Excerpts from a dataset:
══════════════════════════════

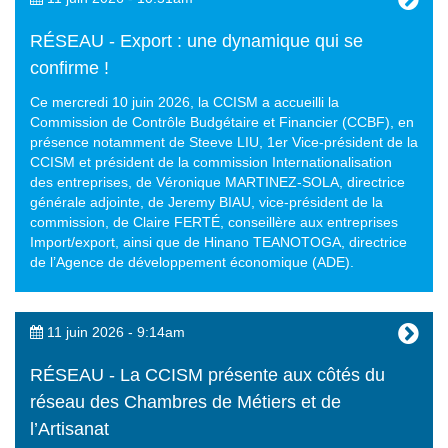
RÉSEAU - Export : une dynamique qui se
confirme !
Ce mercredi 10 juin 2026, la CCISM a accueilli la
Commission de Contrôle Budgétaire et Financier (CCBF), en
présence notamment de Steeve LIU, 1er Vice-président de la
CCISM et président de la commission Internationalisation
des entreprises, de Véronique MARTINEZ-SOLA, directrice
générale adjointe, de Jeremy BIAU, vice-président de la
commission, de Claire FERTÉ, conseillère aux entreprises
Import/export, ainsi que de Hinano TEANOTOGA, directrice
de l’Agence de développement économique (ADE).
11 juin 2026 - 9:14am
RÉSEAU - La CCISM présente aux côtés du
réseau des Chambres de Métiers et de
l’Artisanat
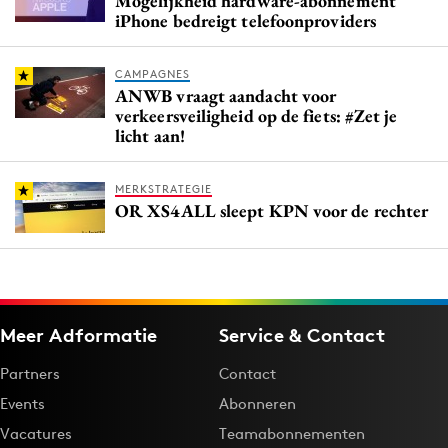
Mogelijkheid hardware-abonnement
iPhone bedreigt telefoonproviders
CAMPAGNES
ANWB vraagt aandacht voor
verkeersveiligheid op de fiets: #Zet je
licht aan!
MERKSTRATEGIE
OR XS4ALL sleept KPN voor de rechter
Meer Adformatie
Service & Contact
Partners
Contact
Events
Abonneren
Vacatures
Teamabonnementen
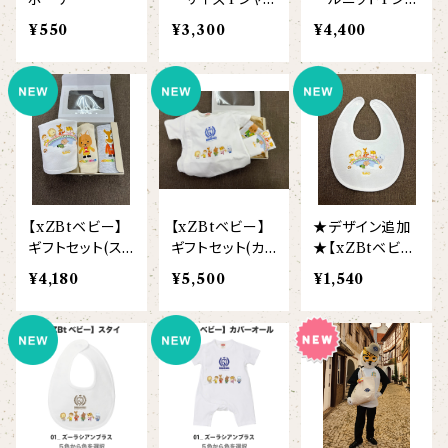
【ビッグプリント】
（半袖）
ツ（半袖）
¥550
¥3,300
¥4,400
オコジョ
【crest_turquoise】
ホワイトライオン
【piano】
ローレンス
【pink_flower】
【xZBtベビー】
【xZBtベビー】
★デザイン追加
ギフトセット(ス
ギフトセット(カ
★【xZBtベビ
タイ3枚セット)
バーオール&ス
ー】スタイ(刺繍
¥4,180
¥5,500
¥1,540
タイ2枚セット)
お名前入り)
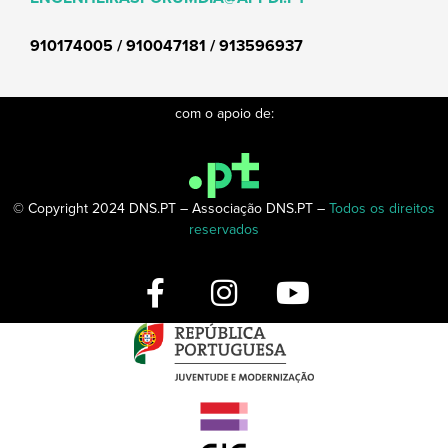
910174005 / 910047181 / 913596937
com o apoio de:
© Copyright 2024 DNS.PT – Associação DNS.PT –
Todos os direitos
reservados
F
I
Y
a
n
o
c
s
u
e
t
t
b
a
u
o
g
b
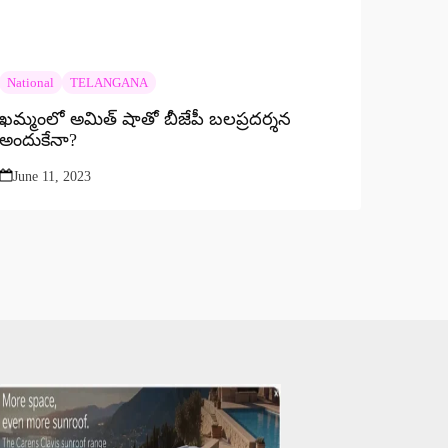
National
TELANGANA
ఖమ్మంలో అమిత్ షాతో బీజేపీ బలప్రదర్శన
అందుకేనా?
June 11, 2023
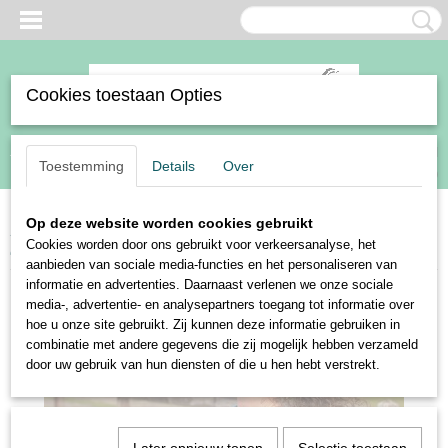
Cookies toestaan Opties
Inloggen
Registreren
UW WINKELWAGEN
Toestemming
Details
Over
Geen producten
(0)
Op deze website worden cookies gebruikt
Home
>
Ruiter
>
Kleding
>
Shirts en polo's
>
Harry's Horse Tanktop
Cookies worden door ons gebruikt voor verkeersanalyse, het
Sporty
aanbieden van sociale media-functies en het personaliseren van
informatie en advertenties. Daarnaast verlenen we onze sociale
media-, advertentie- en analysepartners toegang tot informatie over
hoe u onze site gebruikt. Zij kunnen deze informatie gebruiken in
combinatie met andere gegevens die zij mogelijk hebben verzameld
door uw gebruik van hun diensten of die u hen hebt verstrekt.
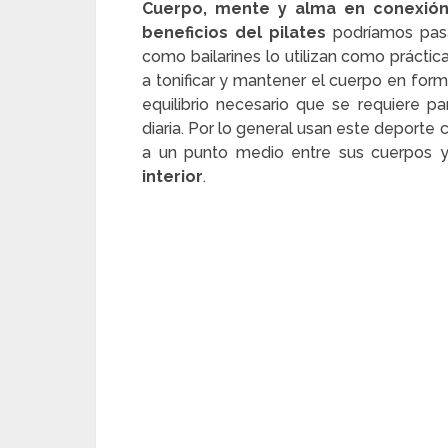
Cuerpo, mente y alma en conexió
beneficios del pilates
podríamos pasa
como bailarines lo utilizan como práctic
a tonificar y mantener el cuerpo en form
equilibrio necesario que se requiere par
diaria. Por lo general usan este deporte 
a un punto medio entre sus cuerpos y
interior
.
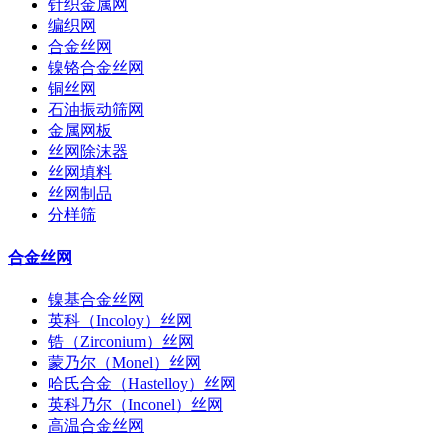
针织金属网
编织网
合金丝网
镍铬合金丝网
铜丝网
石油振动筛网
金属网板
丝网除沫器
丝网填料
丝网制品
分样筛
合金丝网
镍基合金丝网
英科（Incoloy）丝网
锆（Zirconium）丝网
蒙乃尔（Monel）丝网
哈氏合金（Hastelloy）丝网
英科乃尔（Inconel）丝网
高温合金丝网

══════════════════════════════

* [Exercise details] Once the line with "Harry's Horse Tanktop" is found above, transcribe each line from it through the line with "a un punto medio entre sus cuerpos y", exactly, and omit the pictures.

* [Solved exercise]
Harry's Horse Tanktop
Cookies worden door ons gebruikt voor verkeersanalyse, het
Sporty
aanbieden van sociale media-functies en het personaliseren van
informatie en advertenties. Daarnaast verlenen we onze sociale
media-, advertentie- en analysepartners toegang tot informatie over
hoe u onze site gebruikt. Zij kunnen deze informatie gebruiken in
combinatie met andere gegevens die zij mogelijk hebben verzameld
door uw gebruik van hun diensten of die u hen hebt verstrekt.
Cuerpo, mente y alma en conexió
beneficios del pilates
podríamos pasa
como bailarines lo utilizan como práctic
a tonificar y mantener el cuerpo en form
equilibrio necesario que se requiere par
diaria. Por lo general usan este deporte 
a un punto medio entre sus cuerpos y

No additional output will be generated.